The IR-induced DNA damage checkpoint is intact in BCKO cells. (A) Early-passage MEFs were serum starved for 96 h. Arrested cells were mock irradiated or gamma irradiated and then incubated in BrdU-containing complete medium. Cells were stained with PI and for BrdU and analyzed by flow cytometry 24 h later. The percent decreases in S-phase cells following irradiation are indicated. Differences between WT and BCKO cells were not significant (P = 0.2909) (B) WT and BCKO mice were mock irradiated (−IR) or gamma irradiated (+IR) with 10 Gy of IR and injected intraperitoneally with BrdU 2 h later. One hour after the BrdU injection, thymocytes were prepared and analyzed by flow cytometry.
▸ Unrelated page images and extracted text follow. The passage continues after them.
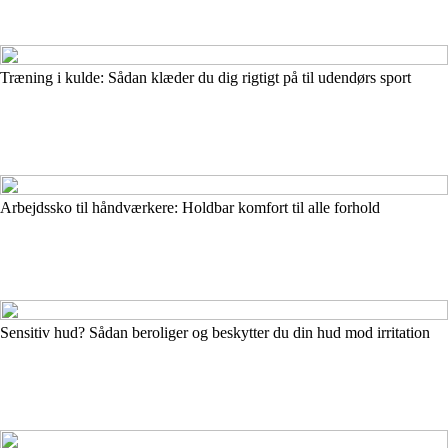
Træning i kulde: Sådan klæder du dig rigtigt på til udendørs sport
Arbejdssko til håndværkere: Holdbar komfort til alle forhold
Sensitiv hud? Sådan beroliger og beskytter du din hud mod irritation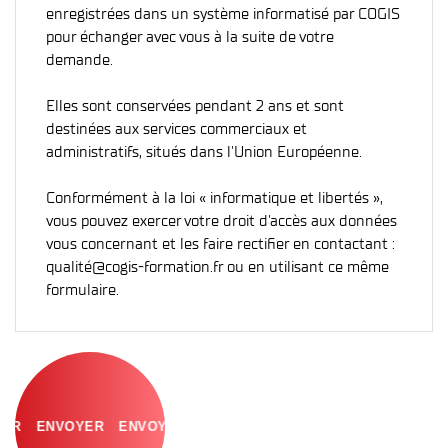
enregistrées dans un système informatisé par COGIS
pour échanger avec vous à la suite de votre
demande.
Elles sont conservées pendant 2 ans et sont
destinées aux services commerciaux et
administratifs, situés dans l'Union Européenne.
Conformément à la loi « informatique et libertés »,
vous pouvez exercer votre droit d'accès aux données
vous concernant et les faire rectifier en contactant :
qualité@cogis-formation.fr ou en utilisant ce même
formulaire.
ENVOYER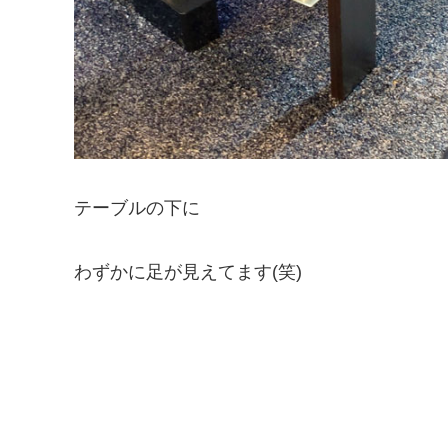
テーブルの下に
わずかに足が見えてます(笑)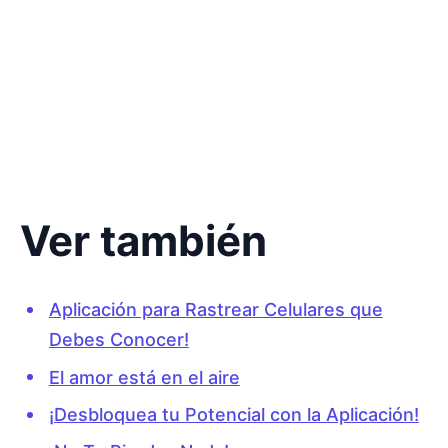
Ver también
Aplicación para Rastrear Celulares que
Debes Conocer!
El amor está en el aire
¡Desbloquea tu Potencial con la Aplicación!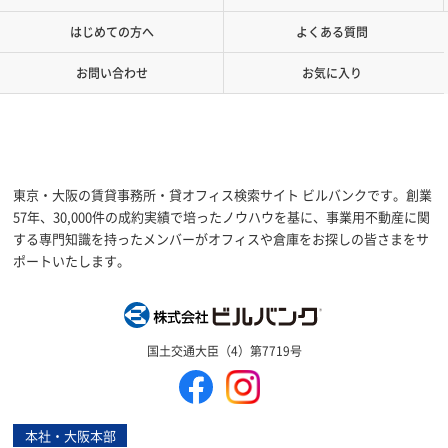
はじめての方へ
よくある質問
お問い合わせ
お気に入り
東京・大阪の賃貸事務所・貸オフィス検索サイト ビルバンクです。創業
57年、30,000件の成約実績で培ったノウハウを基に、事業用不動産に関
する専門知識を持ったメンバーがオフィスや倉庫をお探しの皆さまをサ
ポートいたします。
株式会社ビルバン
国土交通大臣（4）第7719号
本社・大阪本部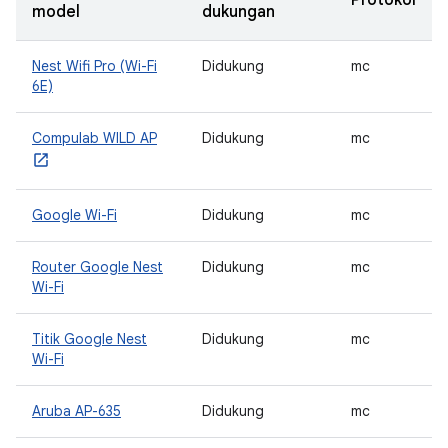
Protokol
model
dukungan
Nest Wifi Pro (Wi-Fi
Didukung
mc
6E)
Compulab WILD AP
Didukung
mc
Google Wi-Fi
Didukung
mc
Router Google Nest
Didukung
mc
Wi-Fi
Titik Google Nest
Didukung
mc
Wi-Fi
Aruba AP-635
Didukung
mc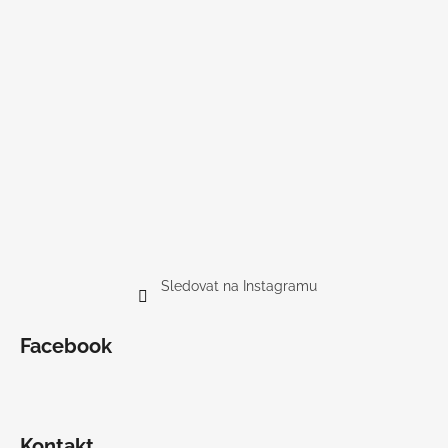
Sledovat na Instagramu
Facebook
Kontakt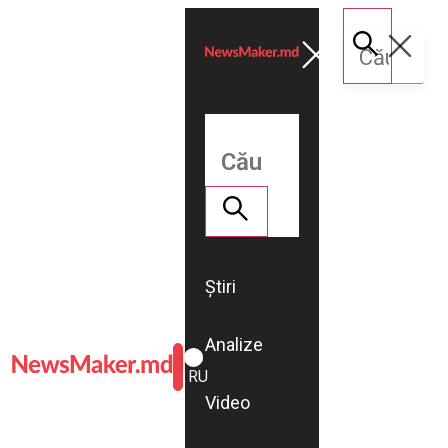
Știri
Analize
ROMÂNĂ
RU
Video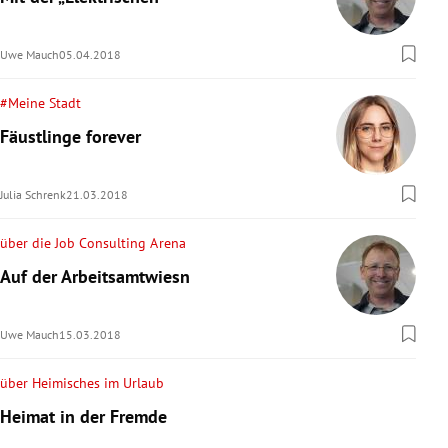
rreich Untermenü
Uwe Mauch
05.04.2018
rt Untermenü
#Meine Stadt
schaft Untermenü
Fäustlinge forever
s Untermenü
Julia Schrenk
21.03.2018
zeit Untermenü
über die Job Consulting Arena
undheit Untermenü
Auf der Arbeitsamtwiesn
tur Untermenü
Uwe Mauch
15.03.2018
nung Untermenü
über Heimisches im Urlaub
lität Untermenü
Heimat in der Fremde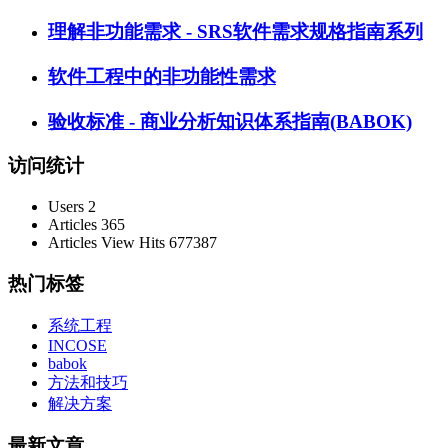
理解非功能需求 - SRS软件需求规格指南系列
软件工程中的非功能性需求
验收标准 - 商业分析知识体系指南(BABOK)
访问统计
Users
2
Articles
365
Articles View Hits
677387
热门标签
系统工程
INCOSE
babok
方法和技巧
解决方案
最新文章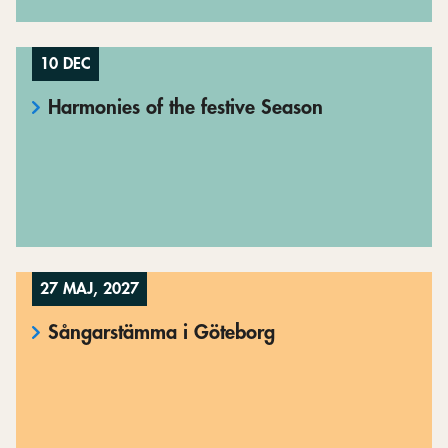
10 DEC
Harmonies of the festive Season
27 MAJ, 2027
Sångarstämma i Göteborg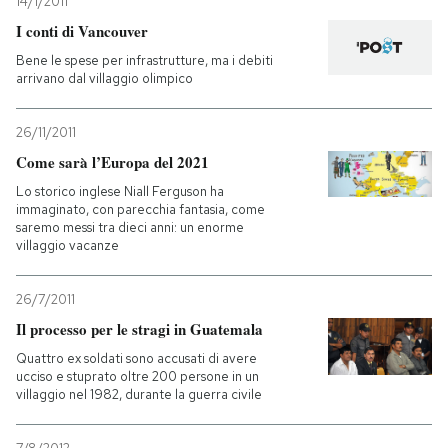
14/1/2011
I conti di Vancouver
Bene le spese per infrastrutture, ma i debiti
arrivano dal villaggio olimpico
26/11/2011
Come sarà l’Europa del 2021
Lo storico inglese Niall Ferguson ha
immaginato, con parecchia fantasia, come
saremo messi tra dieci anni: un enorme
villaggio vacanze
26/7/2011
Il processo per le stragi in Guatemala
Quattro ex soldati sono accusati di avere
ucciso e stuprato oltre 200 persone in un
villaggio nel 1982, durante la guerra civile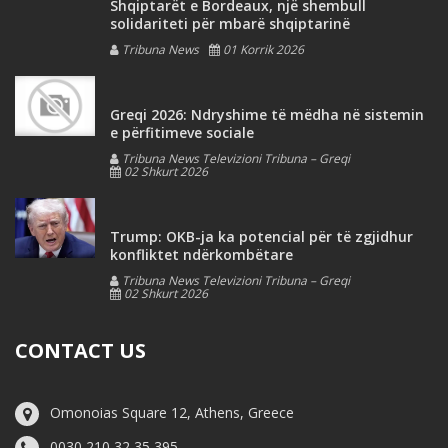
Shqiptarët e Bordeaux, një shembull
solidariteti për mbarë shqiptarinë
Tribuna News
01 Korrik 2026
Greqi 2026: Ndryshime të mëdha në sistemin
e përfitimeve sociale
Tribuna News Televizioni Tribuna – Greqi
02 Shkurt 2026
Trump: OKB-ja ka potencial për të zgjidhur
konfliktet ndërkombëtare
Tribuna News Televizioni Tribuna – Greqi
02 Shkurt 2026
CONTACT US
Omonoias Square 12, Athens, Greece
0030 210 32 35 395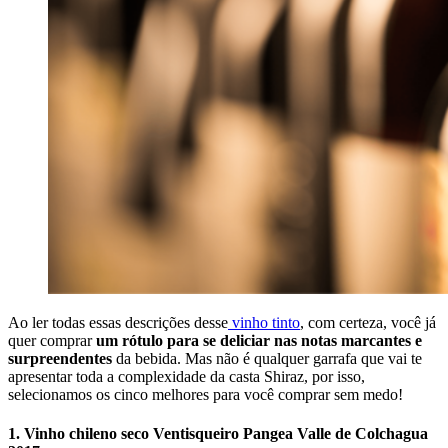
Ao ler todas essas descrições desse
vinho tinto
, com certeza, você já
quer comprar
um rótulo para se deliciar nas notas marcantes e
surpreendentes
da bebida. Mas não é qualquer garrafa que vai te
apresentar toda a complexidade da casta Shiraz, por isso,
selecionamos os cinco melhores para você comprar sem medo!
1. Vinho chileno seco Ventisqueiro Pangea Valle de Colchagua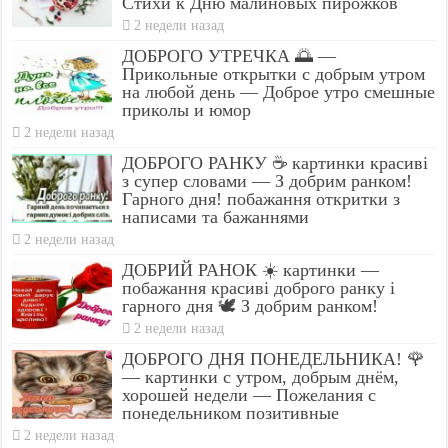
Стихи к Дню малиновых пирожков
2 недели назад
ДОБРОГО УТРЕЧКА 🌅 —
Прикольные открытки с добрым утром
на любой день — Доброе утро смешные
приколы и юмор
2 недели назад
ДОБРОГО РАНКУ ☕ картинки красиві
з супер словами — З добрим ранком!
Гарного дня! побажання откритки з
написами та бажаннями
2 недели назад
ДОБРИЙ РАНОК ☀️ картинки —
побажання красиві доброго ранку і
гарного дня 🕊️ З добрим ранком!
2 недели назад
ДОБРОГО ДНЯ ПОНЕДЕЛЬНИКА! 🌹
— картинки с утром, добрым днём,
хорошей недели — Пожелания с
понедельником позитивные
2 недели назад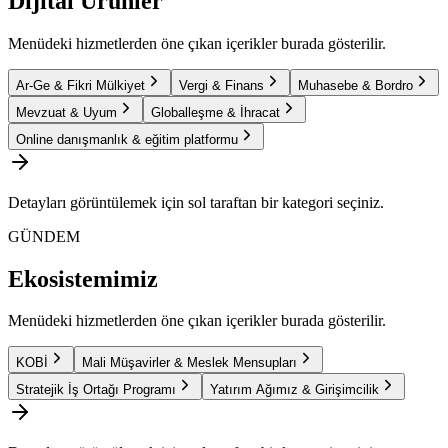
Dijital Ürünler
Menüdeki hizmetlerden öne çıkan içerikler burada gösterilir.
Ar-Ge & Fikri Mülkiyet
Vergi & Finans
Muhasebe & Bordro
Mevzuat & Uyum
Globalleşme & İhracat
Online danışmanlık & eğitim platformu
Detayları görüntülemek için sol taraftan bir kategori seçiniz.
GÜNDEM
Ekosistemimiz
Menüdeki hizmetlerden öne çıkan içerikler burada gösterilir.
KOBİ
Mali Müşavirler & Meslek Mensupları
Stratejik İş Ortağı Programı
Yatırım Ağımız & Girişimcilik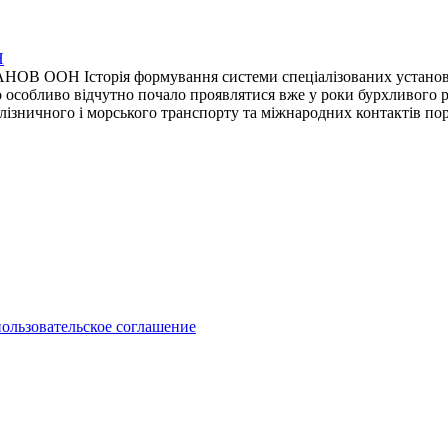
Н
Історія формування системи спеціалізованих установ ООН
 що особливо відчутно почало проявлятися вже у роки бурхливого
алізничного і морського транспорту та міжнародних контактів п
пользовательское соглашение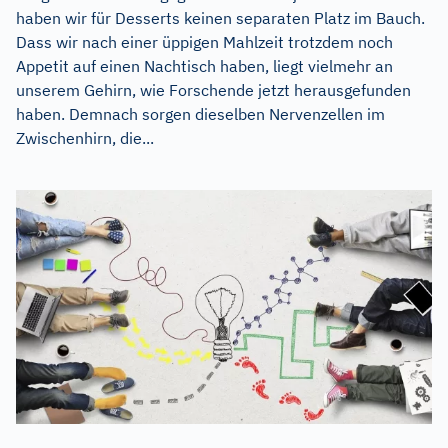
haben wir für Desserts keinen separaten Platz im Bauch.
Dass wir nach einer üppigen Mahlzeit trotzdem noch
Appetit auf einen Nachtisch haben, liegt vielmehr an
unserem Gehirn, wie Forschende jetzt herausgefunden
haben. Demnach sorgen dieselben Nervenzellen im
Zwischenhirn, die...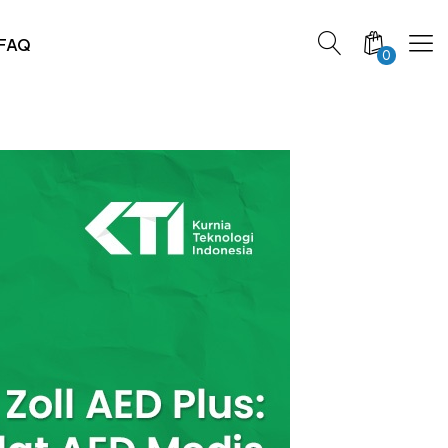
FAQ
0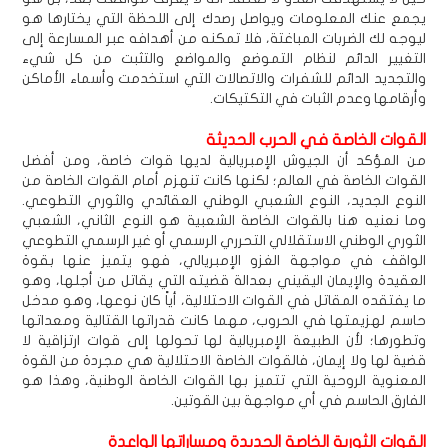
يجمع عنك المعلومات ويواصل رصدك إلى اللحظة التي يختارها هو
ليوجه لك الضربات المباغتة، فلا تمكنه من أهدافه عبر المسارعة إلى
التغيير الدائم لنظام التموضع والمواضع والتثبت من كل شيء
والتجديد الدائم للشفرات والاتصالات التي استخدمت وأسماء الأماكن
وأرقامها وعدم الثبات في التكتيكات.
القوات الخاصة في الحرب الحديثة
من المؤكد أن الجيوش الإمبريالية لديها قوات خاصة، ومن أفضل
القوات الخاصة في العالم؛ لكنها كانت تنهزم أمام القوات الخاصة من
النوع الجديد، النوع الشعبي الوطني العقائدي والثوري التطوعي.
وما نعنيه هنا بالقوات الخاصة الشعبية هو النوع الثاني، الشعبي
الثوري الوطني الاستقلالي التحرري الرسمي أو غير الرسمي التطوعي
الواقف في مواجهة الغزو الإمبريالي، فهو يتميز عنها بقوة
العقيدة والإيمان اليقيني بعدالة قضيته التي يقاتل من أجلها، وهو
ما يفتقده المقاتل في القوات الاحتلالية، أياً كان نوعها، وهو مدخل
حاسم لهزيمتها في الحروب، مهما كانت قدراتها القتالية ومعداتها
وتطورها؛ لأن الطبيعة الإمبريالية لها تحولها إلى قوات ارتزاقية لا
قضية لها ولا إيمان، فالقوات الخاصة الاحتلالية هي مجردة من القوة
المعنوية الروحية التي تتميز بها القوات الخاصة الوطنية، وهذا هو
الفارق الحاسم في أي مواجهة بين القوتين.
القوات الثورية الخاصة الجديدة ومساراتها الواعدة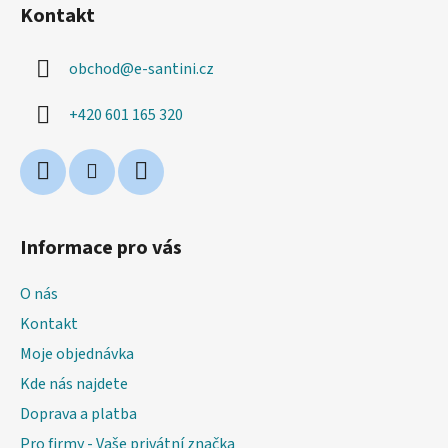
á
Kontakt
p
a
obchod
@
e-santini.cz
t
í
+420 601 165 320
Informace pro vás
O nás
Kontakt
Moje objednávka
Kde nás najdete
Doprava a platba
Pro firmy - Vaše privátní značka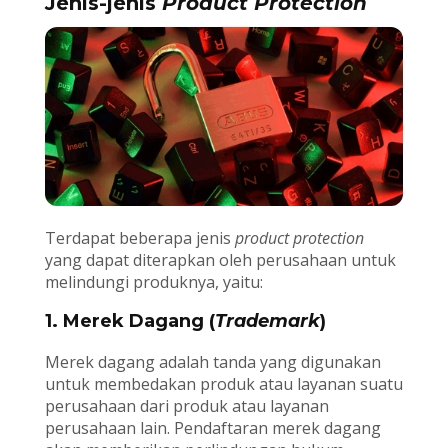
Jenis-jenis
Product Protection
Terdapat beberapa jenis
product protection
yang dapat diterapkan oleh perusahaan untuk
melindungi produknya, yaitu:
1. Merek Dagang (
Trademark
)
Merek dagang adalah tanda yang digunakan
untuk membedakan produk atau layanan suatu
perusahaan dari produk atau layanan
perusahaan lain. Pendaftaran merek dagang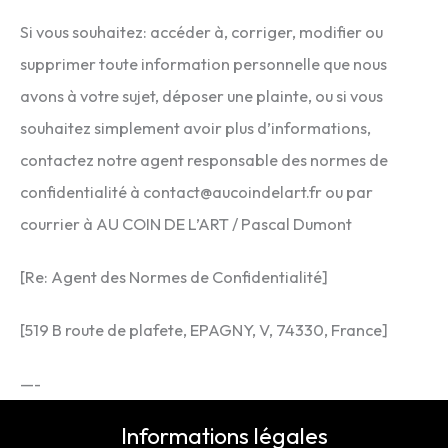
Si vous souhaitez: accéder à, corriger, modifier ou
supprimer toute information personnelle que nous
avons à votre sujet, déposer une plainte, ou si vous
souhaitez simplement avoir plus d’informations,
contactez notre agent responsable des normes de
confidentialité à contact@aucoindelart.fr ou par
courrier à AU COIN DE L’ART / Pascal Dumont
[Re: Agent des Normes de Confidentialité]
[519 B route de plafete, EPAGNY, V, 74330, France]
—-
Informations légales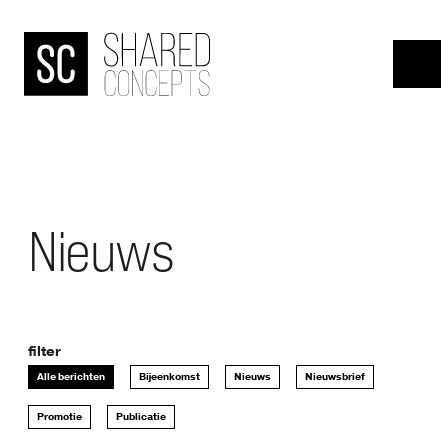
HOME
menu
OVER
DE
BANJAARD
Nieuws
ONDERZOEKEN
filter
NIEUWS
Alle berichten
Bijeenkomst
Nieuws
Nieuwsbrief
Promotie
Publicatie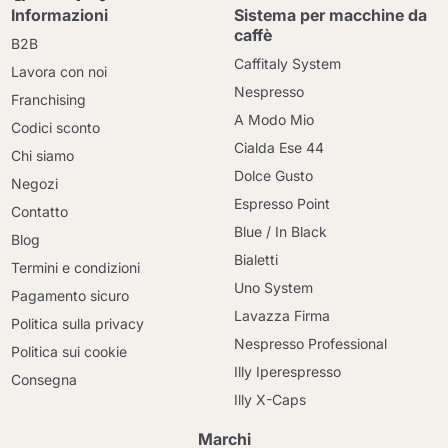
Informazioni
Sistema per macchine da
caffè
B2B
Caffitaly System
Lavora con noi
Nespresso
Franchising
A Modo Mio
Codici sconto
Cialda Ese 44
Chi siamo
Dolce Gusto
Negozi
Espresso Point
Contatto
Blue / In Black
Blog
Bialetti
Termini e condizioni
Uno System
Pagamento sicuro
Lavazza Firma
Politica sulla privacy
Nespresso Professional
Politica sui cookie
Illy Iperespresso
Consegna
Illy X-Caps
Marchi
The percentages of S-phase cells are indicated. Standard deviations are shown as error bars along the y axis. (C) Radioresistant DNA synthesis was assessed 1 h after the exposure of early-passage MEFs to various doses of IR. Experiments were repeated four times. Differences between WT and BCKO MEFs were not statistically different at any dose of IR (5 Gy [P = 0.9035], 10 Gy [P = 0.2095], and 20 Gy [P = 0.1333]). Standard deviations are shown as error bars along the y axis. (D) Early-passage MEFs were mock irradiated or gamma irradiated and incubated in nocodazole 40 min later. Cells were costained for DNA content and histone H3 phosphorylation (p) and were analyzed by flow cytometry 2 h after IR. The percentages of mitotic cells are indicated. The panels are representative results obtained using WT (n = 2) and BCKO (n = 3) MEFs.

FIG. 4.

Regulation of Cdc25A is normal in cells lacking Cdc25B and Cdc25C. (A) RNA isolated from WT and BCKO MEFs was processed for Northern blot analysis using probes specific for mCdc25A, mCdc25B, mCdc25C, neomycin phosphotransferase (Neo), and GAPDH. (B) GST-tagged mouse Cdc25 proteins purified from overproducing insect cells (7) were analyzed for reactivity with the mouse Cdc25A (a-Cdc25A) monoclonal antibody and GST (a-GST) antibody. (C) Lysates derived from early-passage WT and BCKO MEFs were analyzed for Cdc25A and β-catenin levels by Western blotting. (D) Asynchronous early-passage MEFs (A) were synchronized at the G₁/S border. G₁/S-arrested cells (0) were released from the block and processed for Western blotting and flow cytometry at the indicated time points. +, samples that were incubated with nocodazole at the time of release.